This article exists to give support staff, onboarding teams, and account managers a complete and accurate understanding of the Pharmacy First signposting logic. It is the companion article to Article 20, which covers what to do when signposting goes wrong. This article covers how the system is designed to work and is useful for explaining the process to practices, handling questions from ICBs, and informing Pharmacy First reporting conversations.

Background: Why EMMA Signposts to Pharmacy First

NHS Pharmacy First allows patients to receive treatment for certain common conditions directly from a pharmacist, without needing to see a GP. For practices, this reduces the volume of calls that enter the medical triage pathway for conditions that can be safely and appropriately handled by a community pharmacist.

EMMA's role is to identify whether a caller's condition may be appropriate for Pharmacy First and, if so, to present the option before the call enters the full medical triage flow. This is a deflection step, not a clinical decision. EMMA does not diagnose. EMMA identifies a potential pathway and the patient always has the option to decline and continue through the standard medical flow.

The Full Pharmacy First Decision Flow

Step 1: Red Flag and emergency check

Before any Pharmacy First assessment occurs, EMMA's Red Flag and Sentinel systems assess the call for emergency indicators. If the patient describes symptoms that indicate a potential emergency, EMMA routes directly to the emergency pathway regardless of the condition mentioned. Pharmacy First is never offered to a patient in an emergency.

As of V12 (May 2026), Red Flag has been refined across every language EMMA supports with clinical oversight from Sir David Sloman, former Chief Operating Officer of the NHS.
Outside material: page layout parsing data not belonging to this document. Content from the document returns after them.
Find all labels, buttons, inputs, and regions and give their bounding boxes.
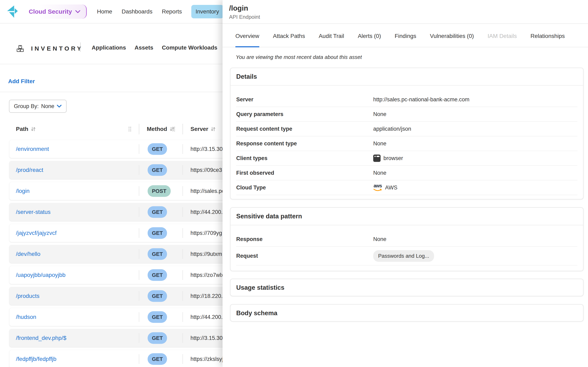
tab-attack-paths[interactable]: Attack Paths [273, 24, 305, 47]
detail-row: Cloud Type aws AWS [236, 180, 577, 195]
tab-overview[interactable]: Overview [235, 24, 259, 47]
endpoint-path-link[interactable]: /login [16, 188, 30, 194]
column-divider [139, 144, 139, 154]
endpoint-path-link[interactable]: /products [16, 293, 39, 299]
endpoint-path-link[interactable]: /fedpffjb/fedpffjb [16, 356, 56, 362]
detail-value: aws AWS [373, 184, 398, 192]
method-badge: GET [148, 227, 167, 239]
table-row[interactable]: /frontend_dev.php/$ GET http://3.15.30 [9, 329, 246, 347]
endpoint-path-link[interactable]: /dev/hello [16, 251, 40, 257]
tab-findings[interactable]: Findings [395, 24, 416, 47]
nav-item-dashboards[interactable]: Dashboards [122, 8, 153, 15]
column-divider [139, 270, 139, 280]
tab-relationships[interactable]: Relationships [530, 24, 565, 47]
column-divider [182, 291, 183, 301]
client-type-text: browser [383, 155, 403, 161]
endpoint-path-link[interactable]: /frontend_dev.php/$ [16, 335, 66, 341]
detail-value: None [373, 141, 387, 147]
method-badge: GET [148, 269, 167, 281]
method-badge: GET [148, 248, 167, 260]
usage-statistics-title: Usage statistics [231, 279, 583, 296]
brand-logo-icon[interactable] [7, 5, 18, 18]
detail-label: Client types [236, 155, 373, 161]
detail-label: Server [236, 96, 373, 103]
sort-icon[interactable] [30, 126, 36, 132]
table-row[interactable]: /uapoyjbb/uapoyjbb GET https://zo7wlx [9, 266, 246, 284]
group-by-dropdown[interactable]: Group By: None [9, 100, 67, 113]
sensitive-data-card: Sensitive data pattern Response None Req… [230, 207, 584, 271]
detail-row: Server http://sales.pc-national-bank-acm… [236, 92, 577, 107]
column-divider [182, 228, 183, 238]
tab-compute-workloads[interactable]: Compute Workloads [162, 44, 217, 51]
endpoint-path-link[interactable]: /prod/react [16, 167, 43, 173]
tab-alerts[interactable]: Alerts (0) [358, 24, 381, 47]
column-divider [182, 354, 183, 364]
nav-item-inventory[interactable]: Inventory [191, 5, 223, 18]
details-card-title: Details [231, 68, 583, 86]
column-divider [182, 207, 183, 217]
body-schema-title: Body schema [231, 305, 583, 322]
table-row[interactable]: /environment GET http://3.15.30 [9, 140, 246, 158]
panel-subtitle: API Endpoint [229, 14, 260, 20]
table-row[interactable]: /login POST http://sales.pc [9, 182, 246, 200]
detail-row: Query parameters None [236, 107, 577, 122]
column-divider [139, 312, 139, 322]
table-row[interactable]: /fedpffjb/fedpffjb GET https://zkslsyj [9, 350, 246, 367]
nav-item-reports[interactable]: Reports [162, 8, 182, 15]
body-schema-card[interactable]: Body schema [230, 304, 584, 322]
tab-applications[interactable]: Applications [92, 44, 126, 51]
column-divider [182, 333, 183, 343]
column-divider [182, 186, 183, 196]
column-divider [182, 144, 183, 154]
detail-value: application/json [373, 126, 411, 132]
column-drag-handle-icon[interactable] [128, 126, 131, 132]
table-row[interactable]: /jajyzvcf/jajyzvcf GET https://709yg [9, 224, 246, 242]
divider [80, 42, 81, 52]
table-row[interactable]: /prod/react GET https://09ce3 [9, 161, 246, 179]
product-switcher[interactable]: Cloud Security [23, 4, 87, 19]
chevron-down-icon [75, 10, 80, 13]
column-divider [139, 228, 139, 238]
recency-note: You are viewing the most recent data abo… [236, 54, 362, 60]
column-header-path: Path [16, 126, 28, 132]
column-drag-handle-icon[interactable] [172, 126, 175, 132]
method-badge: GET [148, 143, 167, 155]
table-row[interactable]: /products GET http://18.220. [9, 287, 246, 305]
asset-detail-panel: /login API Endpoint Overview Attack Path… [223, 0, 588, 367]
chevron-down-icon [57, 105, 62, 108]
table-row[interactable]: /hudson GET http://44.200. [9, 308, 246, 326]
panel-title: /login [229, 4, 248, 12]
table-header: Path Method Server [0, 122, 223, 136]
detail-row: Request Passwords and Log... [236, 247, 577, 266]
sensitive-pattern-chip: Passwords and Log... [373, 250, 434, 262]
detail-label: First observed [236, 170, 373, 176]
usage-statistics-card[interactable]: Usage statistics [230, 279, 584, 296]
detail-value: None [373, 111, 387, 117]
sort-icon[interactable] [210, 126, 216, 132]
column-divider [182, 249, 183, 259]
panel-header: /login API Endpoint [223, 0, 588, 24]
server-cell: http://44.200. [190, 209, 223, 215]
endpoint-path-link[interactable]: /environment [16, 146, 49, 152]
add-filter-button[interactable]: Add Filter [8, 78, 35, 85]
column-divider [139, 333, 139, 343]
column-header-server: Server [190, 126, 208, 132]
detail-row: Response None [236, 232, 577, 247]
endpoint-path-link[interactable]: /hudson [16, 314, 36, 320]
table-row[interactable]: /server-status GET http://44.200. [9, 203, 246, 221]
nav-item-home[interactable]: Home [97, 8, 112, 15]
column-divider [182, 165, 183, 175]
column-divider [139, 207, 139, 217]
endpoint-path-link[interactable]: /server-status [16, 209, 51, 215]
endpoint-path-link[interactable]: /uapoyjbb/uapoyjbb [16, 272, 66, 278]
server-cell: http://44.200. [190, 314, 223, 320]
table-row[interactable]: /dev/hello GET https://9utxm [9, 245, 246, 263]
endpoint-path-link[interactable]: /jajyzvcf/jajyzvcf [16, 230, 57, 236]
tab-audit-trail[interactable]: Audit Trail [319, 24, 344, 47]
column-divider [139, 165, 139, 175]
server-cell: https://709yg [190, 230, 222, 236]
column-divider [139, 291, 139, 301]
tab-assets[interactable]: Assets [135, 44, 153, 51]
detail-row: First observed None [236, 166, 577, 180]
tab-vulnerabilities[interactable]: Vulnerabilities (0) [430, 24, 474, 47]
Step 2: Urgency triage (surgery-specific)

For some surgeries, EMMA asks an upfront urgency question when a caller enters the medical pathway. At Ashton Medical Centre (from March 2026), EMMA asks a single triage question at the start of every medical interaction to identify urgent same-day requests. Urgent callers are transferred to reception immediately. Non-urgent callers continue through the full medical flow including Pharmacy First assessment, capacity checks, and ETW (Estimated Treatment Wait). This applies to Ashton Medical Centre only. Other surgeries continue with their existing flows.
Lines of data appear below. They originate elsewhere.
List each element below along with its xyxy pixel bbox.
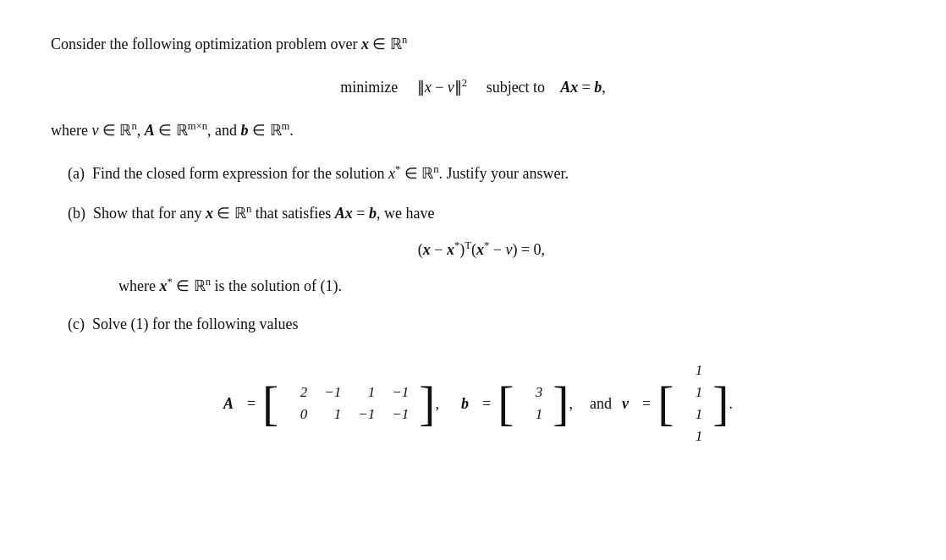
cell-b-0: 3: [524, 384, 542, 401]
equals-b: =: [482, 395, 491, 413]
part-b-label: (b) Show that for any x ∈ ℝn that satisf…: [68, 205, 434, 222]
bracket-A-right: ]: [419, 379, 435, 428]
cell-A-01: −1: [322, 384, 341, 401]
cell-A-13: −1: [390, 406, 409, 423]
cell-v-2: 1: [684, 406, 702, 423]
where-text: where v ∈ ℝn, A ∈ ℝm×n, and b ∈ ℝm.: [51, 122, 294, 139]
matrix-A-inner: 2 −1 1 −1 0 1 −1 −1: [282, 381, 415, 426]
cell-v-0: 1: [684, 362, 702, 379]
part-c: (c) Solve (1) for the following values A…: [51, 316, 895, 448]
part-c-label: (c) Solve (1) for the following values: [68, 316, 298, 332]
var-x: x: [361, 36, 369, 52]
cell-v-1: 1: [684, 384, 702, 401]
matrix-v-wrap: [ 1 1 1 1 ]: [657, 359, 729, 448]
matrix-b-inner: 3 1: [517, 381, 549, 426]
intro-text: Consider the following optimization prob…: [51, 36, 407, 52]
cell-A-11: 1: [322, 406, 341, 423]
intro-line: Consider the following optimization prob…: [51, 34, 895, 53]
minimize-label: minimize ‖x − v‖2 subject to Ax = b,: [340, 79, 606, 96]
cell-A-02: 1: [356, 384, 375, 401]
matrix-b-label: b: [461, 395, 469, 413]
part-b-equation: (x − x*)T(x* − v) = 0,: [68, 239, 895, 259]
and-word: and: [590, 395, 612, 413]
cell-v-3: 1: [684, 428, 702, 445]
minimize-line: minimize ‖x − v‖2 subject to Ax = b,: [51, 77, 895, 96]
cell-A-00: 2: [289, 384, 307, 401]
final-period: .: [729, 395, 734, 413]
part-b: (b) Show that for any x ∈ ℝn that satisf…: [51, 203, 895, 295]
bracket-b-left: [: [498, 379, 514, 428]
matrix-A-wrap: [ 2 −1 1 −1 0 1 −1 −1 ]: [262, 379, 435, 428]
where-line: where v ∈ ℝn, A ∈ ℝm×n, and b ∈ ℝm.: [51, 120, 895, 140]
matrix-v-inner: 1 1 1 1: [677, 359, 709, 448]
bracket-v-left: [: [657, 379, 674, 428]
bracket-b-right: ]: [553, 379, 569, 428]
comma-b: ,: [569, 395, 574, 413]
matrix-section: A = [ 2 −1 1 −1 0 1 −1 −1 ] , b =: [68, 359, 895, 448]
part-b-sub-where: where x* ∈ ℝn is the solution of (1).: [68, 276, 895, 295]
part-a: (a) Find the closed form expression for …: [51, 163, 895, 183]
comma-A: ,: [435, 395, 439, 413]
cell-A-12: −1: [356, 406, 375, 423]
bracket-v-right: ]: [712, 379, 729, 428]
part-a-label: (a) Find the closed form expression for …: [68, 165, 569, 182]
matrix-v-label: v: [622, 395, 629, 413]
cell-b-1: 1: [524, 406, 542, 423]
matrix-b-wrap: [ 3 1 ]: [498, 379, 569, 428]
cell-A-10: 0: [289, 406, 307, 423]
cell-A-03: −1: [390, 384, 409, 401]
equals-v: =: [642, 395, 651, 413]
matrix-A-label: A: [223, 395, 234, 413]
bracket-A-left: [: [262, 379, 278, 428]
page-content: Consider the following optimization prob…: [51, 34, 895, 448]
equals-A: =: [247, 395, 256, 413]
Step 3: Condition identification

EMMA listens to what the patient describes and identifies whether the condition matches one of the Pharmacy First eligible conditions. The conditions are:

Condition Age Eligibility
Urinary tract infections (UTIs) Female patients aged 16 to 64 only
Sore throats Anyone aged 5 or over
Ear infections Children aged 1 to 17 only
Sinus issues Anyone aged 12 or over
Infected insect bites Anyone aged 1 or over
Earwax No age restriction

If the condition does not match any of the above, EMMA does not offer Pharmacy First and the call continues through the standard medical flow.

If the condition matches, EMMA moves to Step 4.

Step 4: Age and sex eligibility check

EMMA confirms the patient's age and sex where relevant to the condition. For UTIs, EMMA confirms the patient is female and aged between 16 and 64. For ear infections, EMMA confirms the patient is aged between 1 and 17. For conditions with broader age ranges, EMMA confirms the patient meets the minimum age requirement.

If the patient does not meet the age or sex criteria for that condition, EMMA does not offer Pharmacy First and the call continues through the standard medical flow.

Step 5: Safety eligibility checks

If the patient meets the condition and age criteria, EMMA performs the following safety checks. Pharmacy First is only offered if the patient does not have any of the following:

  • Pregnancy
  • Weakened immune system or immunosuppressive medication
  • Diabetes
  • Ongoing, chronic, severe, or recurrent medical conditions
  • Feeling very unwell with a high temperature that is not improving

EMMA also confirms the patient is registered with a GP.

If any safety exclusion is present, EMMA does not offer Pharmacy First and the call continues through the standard medical flow.

Step 6: Pharmacy First offered to the patient

If all checks pass, EMMA offers Pharmacy First to the patient. The patient is given a clear explanation of the service and is always given the option to decline.

Standard flow: EMMA signposts the patient to their nearest walk-in pharmacy.

Ashton Medical Centre video consultation flow (from March 2026): EMMA offers a video consultation option as the first step. If the patient accepts, an SMS link is sent and the call concludes. If the patient declines the video option, the standard walk-in pharmacy flow continues. Video consultation acceptances are logged for compliance and audit.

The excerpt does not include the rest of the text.